Figura 4.27, 4.28 – Linha tangenciando a face vestibular
Sobre esta linha, com a ferramenta de angulação do software, colocou-se o vértice do ângulo sobre o centro da face vestibular e acertou-se a angulação em 90° (figura 4.29), para se obter a perpendicular a esta tangente vestibular. Esta reta representa o eixo vestibular da coroa clínica (EVCC).
Figura 4.29 – Obtenção do EVCC
Sobre esta linha perpendicular, fez-se a reconstrução secundária da imagem, na região exata para a obtenção da imagem transaxial do dente, exatamente no EVCC (figura 4.30).
Figura 4.30 – Posicionamento para a reconstrução 2ária e obtenção das imagens transaxiais
A imagem transaxial de cada dente (figura 4.31) é a representação vestíbulo- lingual de toda a extensão do dente, e suas estruturas adjacentes, representada nesta metodologia pelo slice coincidente com EVCC.
Figura 4.31 – Imagem transaxial
Na imagem transaxial de cada dente obtida, fez-se os procedimentos, com o auxílio das ferramentas do software para se determinar a inclinação exata de cada dente.
Primeiramente delimitou-se a junção amelo-cementária (JAC), definindo a coroa anatômica do dente. Conforme preconizado por Orban, e citado por Andrews em sua metodologia, a diferença entre a coroa anatômica e a coroa clínica é de 1,8 mm; por isso, subtraí-se, a partir da JAC, esta medida da coroa anatômica previamente delimitada, para definir-se a coroa clínica do dente, necessária para a obtenção do ponto do eixo vestibular (ponto EV). Para chegar-se a indicação do ponto EV, localizado no centro da coroa clínica do dente sobre EVCC, utilizou-se uma ferramenta que nos dá sua localização exata. Primeiramente a distância total obtida é medida entre as extremidades incisal e cervical da coroa clínica, em seguida, com a mesma ferramenta de distância, determina-se a sua média. Com a ferramenta de angulação, encontra-se a perpendicular a esta linha de medida média da coroa, e onde esta perpendicular coincidir com a proeminência vestibular, encontra-se o ponto EV (figura 4.32). Para se avaliar o valor de angulação da
inclinação do dente, utilizou-se a ferramenta de angulação disponibilizada pelo software.

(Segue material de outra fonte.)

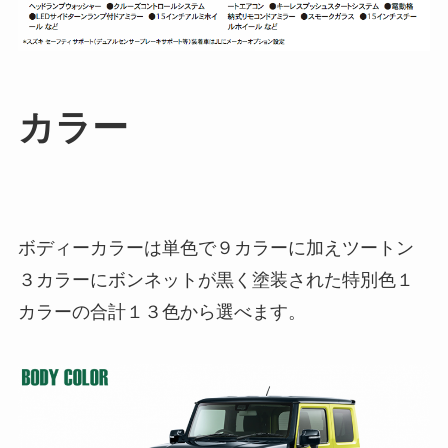
カラー
ボディーカラーは単色で９カラーに加えツートン
３カラーにボンネットが黒く塗装された特別色１
カラーの合計１３色から選べます。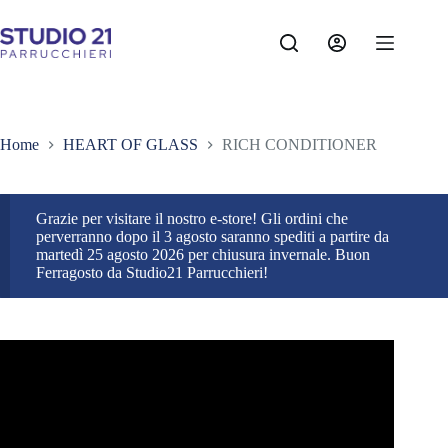
Salta
al
contenuto
Home
HEART OF GLASS
RICH CONDITIONER
Grazie per visitare il nostro e-store! Gli ordini che
perverranno dopo il 3 agosto saranno spediti a partire da
martedì 25 agosto 2026 per chiusura invernale. Buon
Ferragosto da Studio21 Parrucchieri!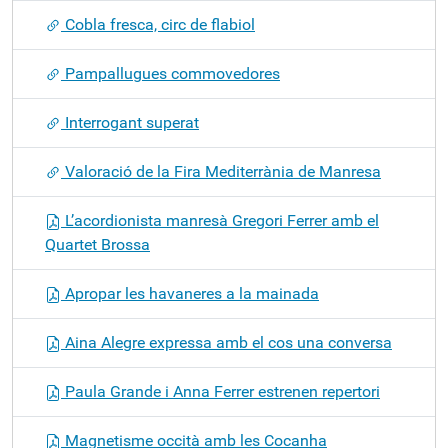
Cobla fresca, circ de flabiol
Pampallugues commovedores
Interrogant superat
Valoració de la Fira Mediterrània de Manresa
L’acordionista manresà Gregori Ferrer amb el
Quartet Brossa
Apropar les havaneres a la mainada
Aina Alegre expressa amb el cos una conversa
Paula Grande i Anna Ferrer estrenen repertori
Magnetisme occità amb les Cocanha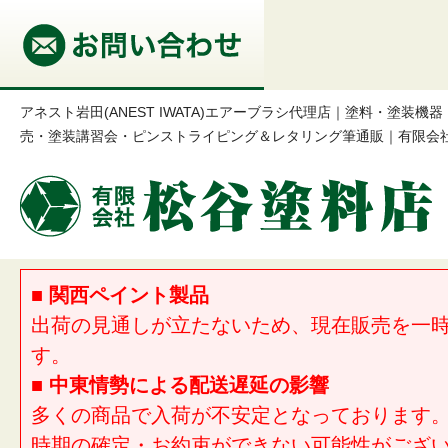
アネスト岩田(ANEST IWATA)エアーブラシ代理店｜塗料・塗装
売・塗装講習会・ピンストライピング＆レタリング筆通販｜有限会
■ 関西ペイント製品
出荷の見通しが立たないため、現在販売を一
す。
■ 中東情勢による配送遅延の影響
多くの商品で入荷が不安定となっております
時期の確定・お約束ができない可能性がござ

Figura 4.32 – Obtenção do ponto EV
A angulação exata do dente é dada pelo ângulo formado entre a perpendicular ao plano oclusal, representada no limite da imagem, obtido na reconstrução primária do exame, e uma tangente e paralela ao ponto EV. Para isso, com o vértice do ângulo sobre o limite da imagem transaxial (figura 4.33), ajusta-se um dos seus braços ao ponto EV (figura 4.34), e em seguida, ajusta-se o outro, perpendicular ao plano oclusal (figura 4.35).
Automaticamente, a ferramenta nos dá a medida obtida.

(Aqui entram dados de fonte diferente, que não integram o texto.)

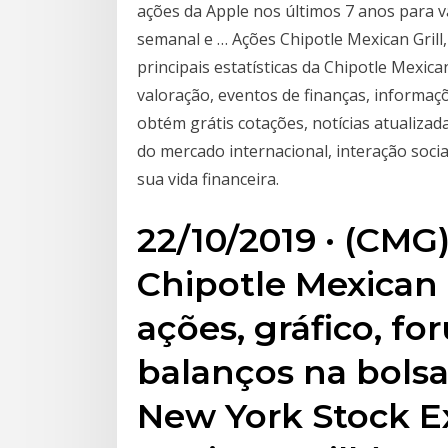
ações da Apple nos últimos 7 anos para vá
semanal e … Ações Chipotle Mexican Grill
principais estatísticas da Chipotle Mexic
valoração, eventos de finanças, informaç
obtém grátis cotações, notícias atualizad
do mercado internacional, interação socia
sua vida financeira.
22/10/2019 · (CM
Chipotle Mexican 
ações, gráfico, fo
balanços na bolsa
New York Stock E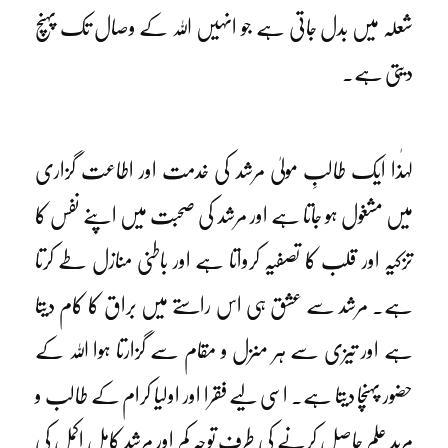
شعلہ میں بدل جاتی ہے جو انہیں اللہ کے وصال تک پہنچ
دیتی ہے۔
لہٰذا ایک طالبِ مولیٰ مرشد کی خدمت اور اطاعت گزاری
میں مشغول ہو جاتا ہے اور مرشد کی صحبت میں اپنے نفس کا
تزکیہ اور قلب کا تصفیہ کرواتا ہے اور باطنی منازل طے کرتا
ہے۔ مرشد سے عشق ہی اس راستے میں براق کا کام دیتا
ہے اور تیزی سے ہر منزل و مقام سے گزارتا ہوا اللہ کے
حضور پہنچا دیتا ہے۔ اسی لیے فقرا اور اولیا کرام کے طالب و
مرید علم حاصل کرنے کی طرف توجہ کم اور مرشد کامل اکمل کی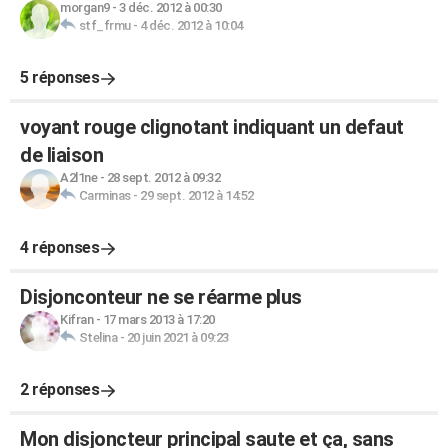
morgan9
-
3 déc. 2012 à 00:30
stf_frmu
-
4 déc. 2012 à 10:04
5 réponses
voyant rouge clignotant indiquant un defaut
de liaison
A2l1ne
-
28 sept. 2012 à 09:32
Carminas
-
29 sept. 2012 à 14:52
4 réponses
Disjonconteur ne se réarme plus
Kifran
-
17 mars 2013 à 17:20
Stelina
-
20 juin 2021 à 09:23
2 réponses
Mon disjoncteur principal saute et ça, sans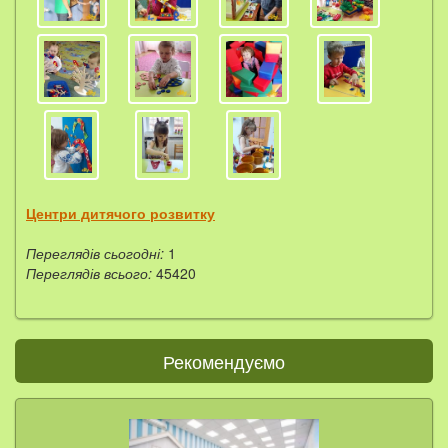
Центри дитячого розвитку
Переглядів сьогодні:
1
Переглядів всього:
45420
Рекомендуємо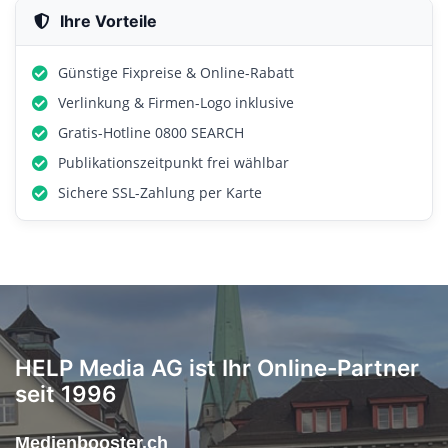
Ihre Vorteile
Günstige Fixpreise & Online-Rabatt
Verlinkung & Firmen-Logo inklusive
Gratis-Hotline 0800 SEARCH
Publikationszeitpunkt frei wählbar
Sichere SSL-Zahlung per Karte
HELP Media AG ist Ihr Online-Partner
seit 1996
Medienbooster.ch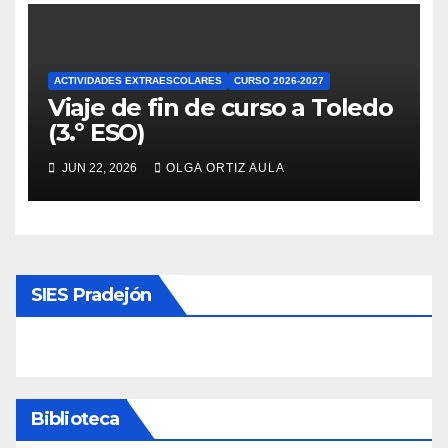
ACTIVIDADES EXTRAESCOLARES
CURSO 2026-2027
Viaje de fin de curso a Toledo
(3.º ESO)
JUN 22, 2026
OLGA ORTIZ AULA
SIES Pradejón
Biblioteca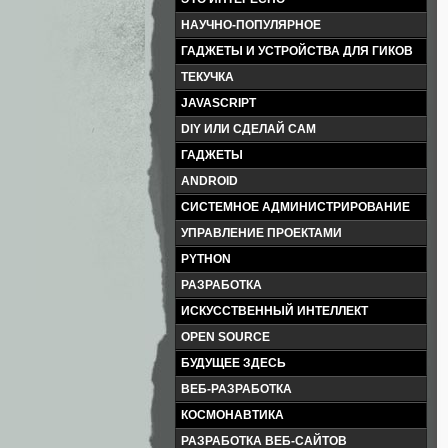
НАУЧНО-ПОПУЛЯРНОЕ
ГАДЖЕТЫ И УСТРОЙСТВА ДЛЯ ГИКОВ
ТЕКУЧКА
JAVASCRIPT
DIY ИЛИ СДЕЛАЙ САМ
ГАДЖЕТЫ
ANDROID
СИСТЕМНОЕ АДМИНИСТРИРОВАНИЕ
УПРАВЛЕНИЕ ПРОЕКТАМИ
PYTHON
РАЗРАБОТКА
ИСКУССТВЕННЫЙ ИНТЕЛЛЕКТ
OPEN SOURCE
БУДУЩЕЕ ЗДЕСЬ
ВЕБ-РАЗРАБОТКА
КОСМОНАВТИКА
РАЗРАБОТКА ВЕБ-САЙТОВ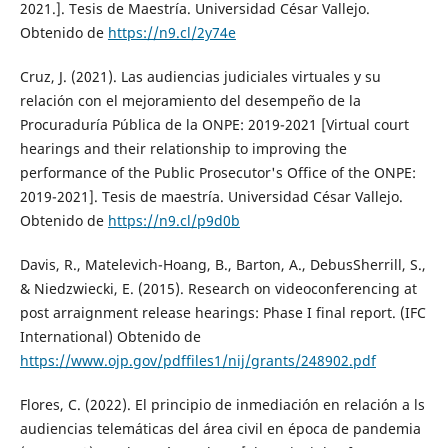
2021.]. Tesis de Maestría. Universidad César Vallejo.
Obtenido de
https://n9.cl/2y74e
Cruz, J. (2021). Las audiencias judiciales virtuales y su
relación con el mejoramiento del desempeño de la
Procuraduría Pública de la ONPE: 2019-2021 [Virtual court
hearings and their relationship to improving the
performance of the Public Prosecutor's Office of the ONPE:
2019-2021]. Tesis de maestría. Universidad César Vallejo.
Obtenido de
https://n9.cl/p9d0b
Davis, R., Matelevich-Hoang, B., Barton, A., DebusSherrill, S.,
& Niedzwiecki, E. (2015). Research on videoconferencing at
post arraignment release hearings: Phase I final report. (IFC
International) Obtenido de
https://www.ojp.gov/pdffiles1/nij/grants/248902.pdf
Flores, C. (2022). El principio de inmediación en relación a ls
audiencias telemáticas del área civil en época de pandemia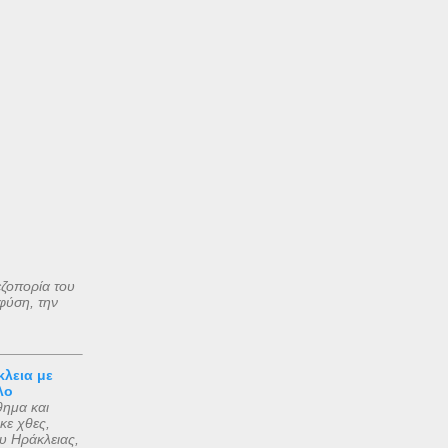
εζοπορία του
φύση, την
κλεια με
λο
θημα και
κε χθες,
υ Ηράκλειας,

Figura 4.35 – Valor da inclinação dentária
Para valores positivos (figura 4.36), a extremidade do ângulo, perpendicular ao plano oclusal está à frente da extremidade passando por EV, e para valores negativos (figura 4.37), este braço perpendicular está atrás da extremidade passando por EV.
Este procedimento para determinação do valor angular de inclinação dentária foi realizado para cada dente anterior (de canino direito, a canino esquerdo), superiores e inferiores, de maneira individual.
Como forma de padronização, o primeiro dente a ter sua imagem transaxial obtida foi sempre o canino direito, que recebia o número 1 em sua imagem transaxial, seguido do número 2 para o incisivo lateral direito, número 3 para o incisivo central direito, número 4 para o incisivo central esquerdo, número 5 para o incisivo lateral esquerdo, e finalmente o número 6 para o canino esquerdo. Esta numeração também foi respeitada tanto para os dentes da maxila, quanto da mandíbula.
Exemplos de mensuração da inclinação dentária em dois dentes da amostra (figuras 4.38, 4.39).
Figura 4.38, 4.39 – Exemplos de medição com bráquetes
Após a execução de todos estes procedimentos para cada elemento dentário anterior, os valores foram enviados para a análise estatística.